Traditional approach
A general approach supported and heavily practiced today is using a standard set of static properties for each element depending on its HTML type. For example, elements of type INPUT will be recognized by their ID, name, class or value properties, etc. based on applicability. This approach has been in use since the inception of test automation and has decently served use cases until a few years back.
Current UI technology landscape
With the proliferation of new-age UI frameworks such as Bootstrap, Angular, JQuery, React, etc. and advanced data-binding models, this approach of element identification has started to prove inadequate. User Experience centric applications with subtle interactions and dynamic data has made this process even more complicated. It also tends to be fragile and sensitive to trivial changes in the application UI.
Identifying an element in the web applications today requires a broader context of the element and understanding of spatial relations with other elements on the page. Element in itself may not offer any of its own attributes to uniquely identify. Automation test API frameworks such as Selenium, offer programming approach to building this comprehensiveness into element ID. But it requires a good understanding of the DOM hierarchy at a technical level and custom programming effort.

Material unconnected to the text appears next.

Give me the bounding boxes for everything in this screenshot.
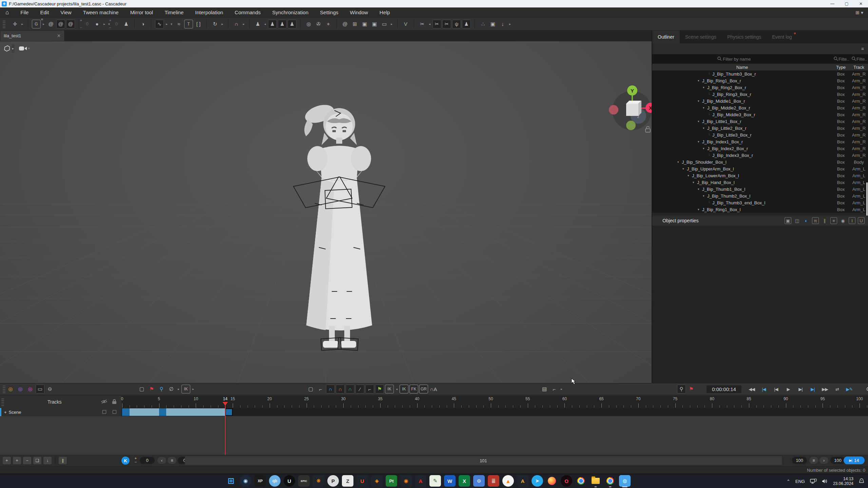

You usually end up going with straight XPath or CSS based approaches, which could prove to be brittle.
A fresh perspective
accelQ brings unique innovation in this complex and important aspect of a test automation cycle with the following benefits:
- Automatically construct unique identification with a combination of neighborhood attributes
- Enable testers to visually analyze element structure
- Provide real-time feedback with match-count during the analysis process
- Ability to incorporate regex or pattern at any attribute level
- Ability to deal with a set of related elements (family of elements) with “anchoring” concept
- Ability to deal with repeat elements and dynamic content
To identify an element, accelQ analyzes the entire neighborhood and finds a combination of attributes required to bring a stable uniqueness. This could include a combination of ancestor or descendant hierarchy, properties of siblings or linked elements etc. as part of the overall neighborhood. The entire analysis process is visualized so that it is accessible for non-technical audience.
Just one more example of how accelQ is driving fresh innovation in Quality Lifecycle Automation!